-- Excerpted data follows --

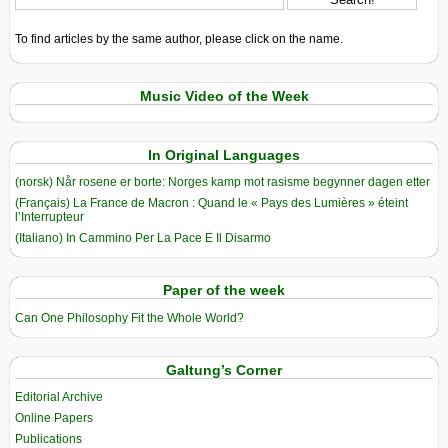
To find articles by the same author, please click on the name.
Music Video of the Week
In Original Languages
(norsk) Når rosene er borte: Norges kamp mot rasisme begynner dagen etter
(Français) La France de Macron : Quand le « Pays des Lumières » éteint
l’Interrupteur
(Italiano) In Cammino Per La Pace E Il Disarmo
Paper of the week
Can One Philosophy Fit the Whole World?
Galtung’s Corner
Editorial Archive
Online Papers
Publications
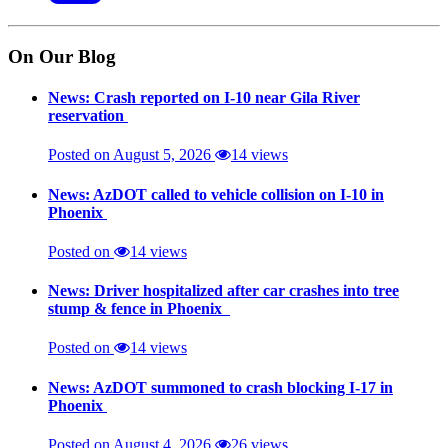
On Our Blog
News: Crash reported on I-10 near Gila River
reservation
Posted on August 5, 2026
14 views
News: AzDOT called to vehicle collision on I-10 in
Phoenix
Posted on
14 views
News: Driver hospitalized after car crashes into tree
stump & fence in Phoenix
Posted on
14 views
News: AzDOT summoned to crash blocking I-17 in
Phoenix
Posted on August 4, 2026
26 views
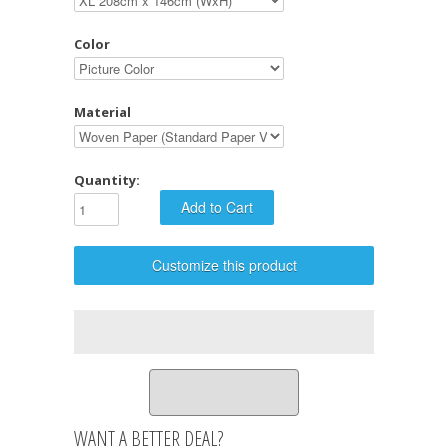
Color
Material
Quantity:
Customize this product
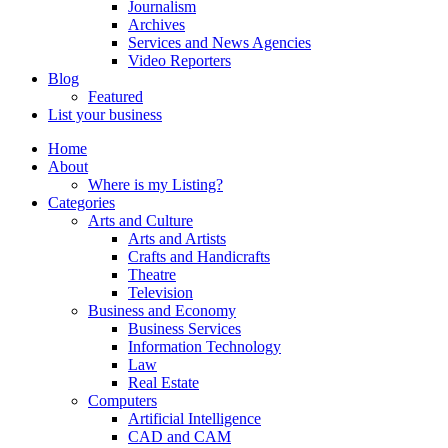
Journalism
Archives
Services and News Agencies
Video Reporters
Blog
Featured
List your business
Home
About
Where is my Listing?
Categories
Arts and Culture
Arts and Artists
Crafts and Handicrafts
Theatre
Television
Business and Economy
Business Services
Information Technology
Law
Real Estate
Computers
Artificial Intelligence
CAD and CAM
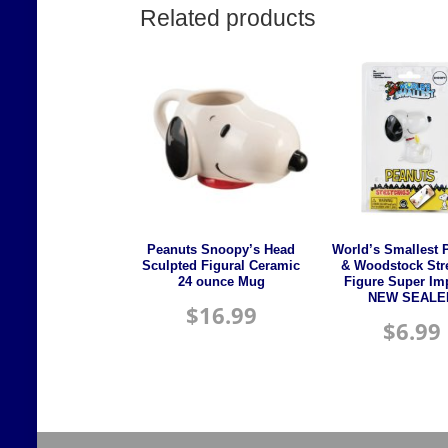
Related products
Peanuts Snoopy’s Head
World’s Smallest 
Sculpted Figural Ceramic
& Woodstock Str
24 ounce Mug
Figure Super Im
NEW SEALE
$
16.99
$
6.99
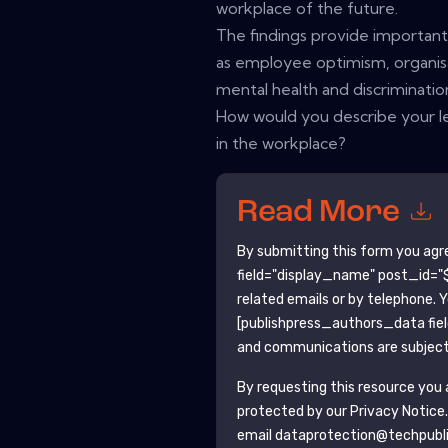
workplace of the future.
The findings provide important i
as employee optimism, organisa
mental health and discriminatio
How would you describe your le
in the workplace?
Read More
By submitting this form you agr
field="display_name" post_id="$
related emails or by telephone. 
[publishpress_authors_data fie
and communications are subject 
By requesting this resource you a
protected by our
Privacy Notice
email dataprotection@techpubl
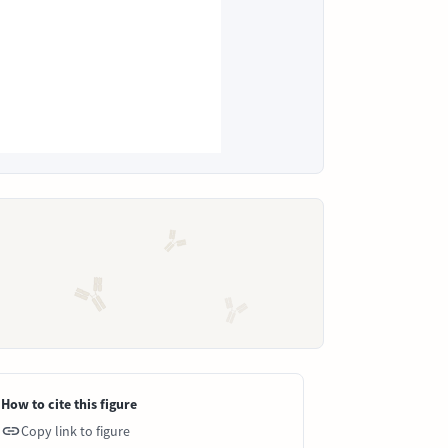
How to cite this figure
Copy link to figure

-- Excerpted data concluded --
-- Excerpted data follows --

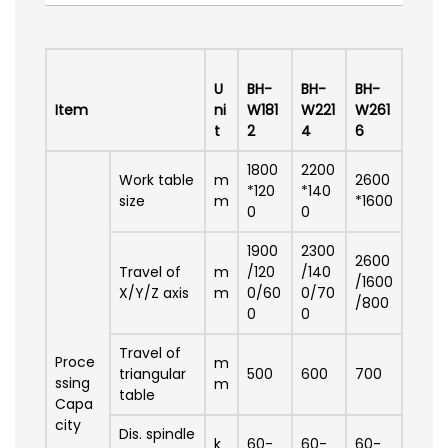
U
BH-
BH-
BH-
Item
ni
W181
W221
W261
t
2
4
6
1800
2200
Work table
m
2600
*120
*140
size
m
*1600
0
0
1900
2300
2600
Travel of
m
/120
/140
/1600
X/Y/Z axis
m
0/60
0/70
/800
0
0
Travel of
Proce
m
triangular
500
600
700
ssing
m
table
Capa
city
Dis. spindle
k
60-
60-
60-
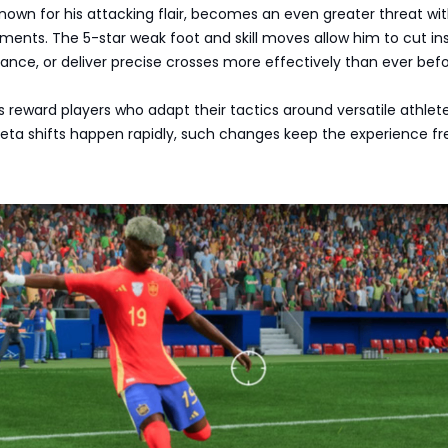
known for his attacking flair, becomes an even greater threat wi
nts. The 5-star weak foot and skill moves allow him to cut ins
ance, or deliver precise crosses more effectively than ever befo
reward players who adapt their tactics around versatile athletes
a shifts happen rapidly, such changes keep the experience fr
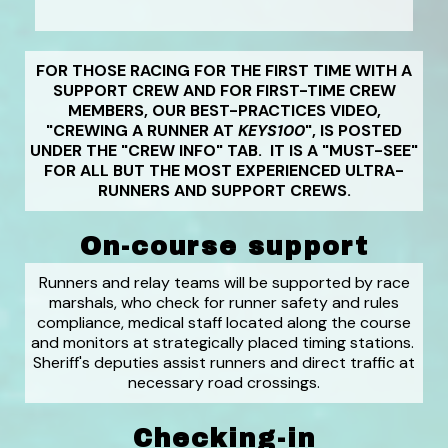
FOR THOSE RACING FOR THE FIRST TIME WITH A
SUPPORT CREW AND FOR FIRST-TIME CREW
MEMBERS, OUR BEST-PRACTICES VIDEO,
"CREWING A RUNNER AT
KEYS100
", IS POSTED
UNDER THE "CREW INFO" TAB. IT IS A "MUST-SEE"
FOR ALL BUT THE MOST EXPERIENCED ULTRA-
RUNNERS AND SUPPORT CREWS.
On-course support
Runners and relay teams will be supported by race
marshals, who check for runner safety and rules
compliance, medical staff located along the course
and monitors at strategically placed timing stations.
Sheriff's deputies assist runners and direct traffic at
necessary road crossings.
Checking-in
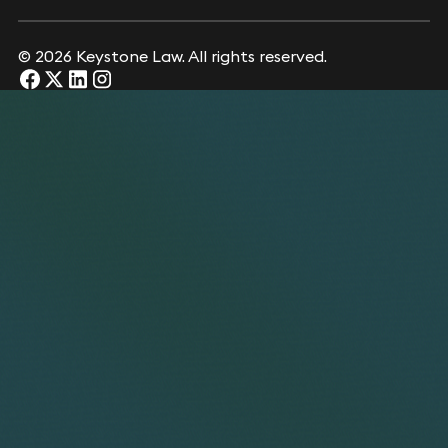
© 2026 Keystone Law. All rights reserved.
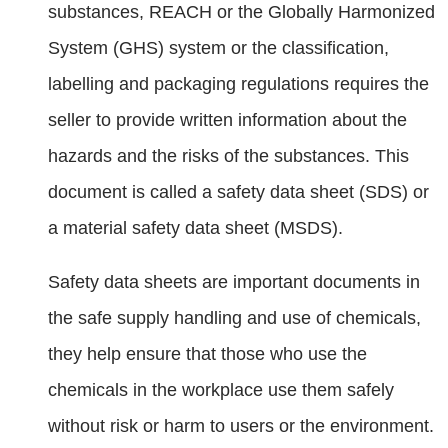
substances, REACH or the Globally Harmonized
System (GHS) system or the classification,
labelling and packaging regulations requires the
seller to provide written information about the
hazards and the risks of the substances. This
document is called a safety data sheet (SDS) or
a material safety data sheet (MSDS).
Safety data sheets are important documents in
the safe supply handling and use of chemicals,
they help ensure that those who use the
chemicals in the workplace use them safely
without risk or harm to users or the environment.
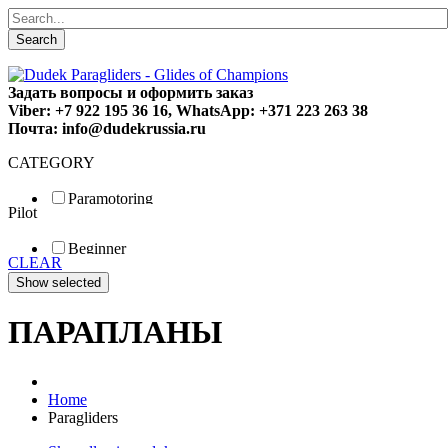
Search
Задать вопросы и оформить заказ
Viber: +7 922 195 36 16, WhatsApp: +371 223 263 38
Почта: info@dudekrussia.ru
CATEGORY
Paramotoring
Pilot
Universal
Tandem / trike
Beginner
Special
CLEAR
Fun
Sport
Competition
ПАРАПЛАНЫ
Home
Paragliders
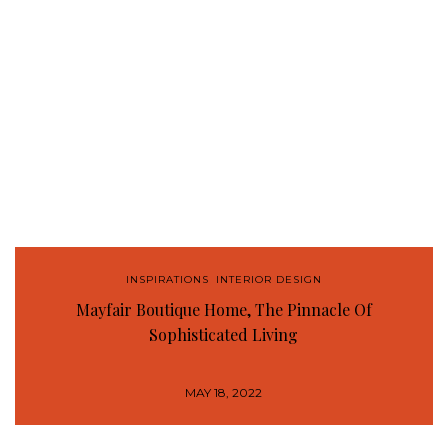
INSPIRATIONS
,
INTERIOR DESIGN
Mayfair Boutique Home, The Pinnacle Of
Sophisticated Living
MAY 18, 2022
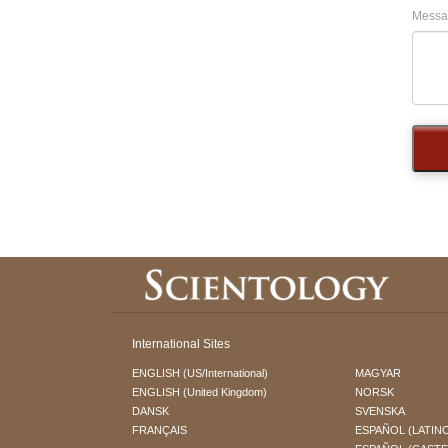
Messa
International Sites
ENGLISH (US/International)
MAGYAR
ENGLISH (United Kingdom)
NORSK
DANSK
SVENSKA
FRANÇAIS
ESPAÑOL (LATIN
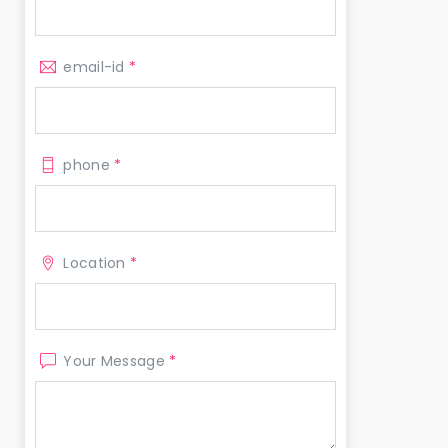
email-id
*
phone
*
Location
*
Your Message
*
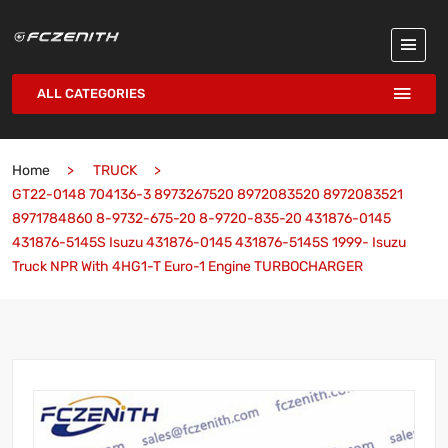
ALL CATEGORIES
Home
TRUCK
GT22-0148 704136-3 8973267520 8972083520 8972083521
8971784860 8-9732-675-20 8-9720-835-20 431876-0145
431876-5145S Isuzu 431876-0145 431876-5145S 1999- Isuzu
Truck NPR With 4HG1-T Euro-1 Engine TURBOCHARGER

-- Excerpted data concluded --

### Required work
Although pictures appear among the records above, write out exactly only the lines from the one that has "Sophisticated Living" through the one that has "Truck NPR With", and leave the pictures out.

### Response to the exercise
Sophisticated Living
MAY 18, 2022
Messa
International Sites
ENGLISH (US/International)
MAGYAR
ENGLISH (United Kingdom)
NORSK
DANSK
SVENSKA
FRANÇAIS
ESPAÑOL (LATIN
email-id
*
phone
*
Location
*
Your Message
*
ALL CATEGORIES
Home
TRUCK
GT22-0148 704136-3 8973267520 8972083520 8972083521
8971784860 8-9732-675-20 8-9720-835-20 431876-0145
431876-5145S Isuzu 431876-0145 431876-5145S 1999- Isuzu
Truck NPR With 4HG1-T Euro-1 Engine TURBOCHARGER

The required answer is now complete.